First, let's calculate the value of the initial investment at Bank America from 1995 to 2000. Since the interest is compounded quarterly, we'll use the compound interest formula:
A = P(1 + r/n)^(nt)
Where:
A = Final amount
P = Principle amount (initial investment)
r = Annual interest rate (6% or 0.06 as a decimal)
n = Number of times interest is compounded per year (4, for quarterly compounding)
t = Number of years (2000 - 1995 = 5)
Using these values, we can calculate the value of the initial investment at Bank America in 2000:
A = 2000(1 + 0.06/4)^(4*5)
A = 2000(1 + 0.015)^20
A ≈ 2000(1.015)^20
A ≈ 2000(1.34866)
A ≈ 2697.32
So, the value of their investment in 2000 after moving to another city is approximately $2697.32.
Now, let's calculate the value of the additional investment at Bank Bravo from 2000 to 2004. Using the same compound interest formula:
A = P(1 + r/n)^(nt)
Where:
A = Final amount
P = Principle amount (additional investment of $500)
r = Annual interest rate (7% or 0.07 as a decimal)
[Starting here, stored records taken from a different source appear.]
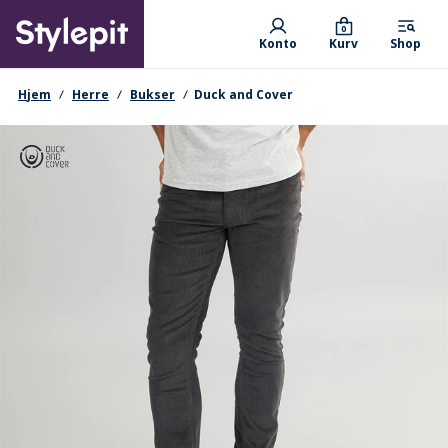
Skip
Primary departments
to
0
Konto
Kurv
Shop
main
content
navigationssti
Hjem
Herre
Bukser
Duck and Cover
n = Number of times interest is compounded per year (4, for quarterly compounding)
t = Number of years (2004 - 2000 = 4)
Using these values, we can calculate the value of the additional investment at Bank Bravo in 2004:
A = 500(1 + 0.07/4)^(4*4)
A = 500(1 + 0.0175)^16
A ≈ 500(1.0175)^16
A ≈ 500(1.31277)
A ≈ 656.39
So, the value of their additional investment in 2004 at Bank Bravo is approximately $656.39.
Finally, to find the total value of both investments, we add the values from each investment:
Total Value = Value of initial investment + Value of additional investment
Total Value = $2697.32 + $656.39
Total Value ≈ $3353.71
Therefore, the value of the account in 2004 is approximately $3353.71.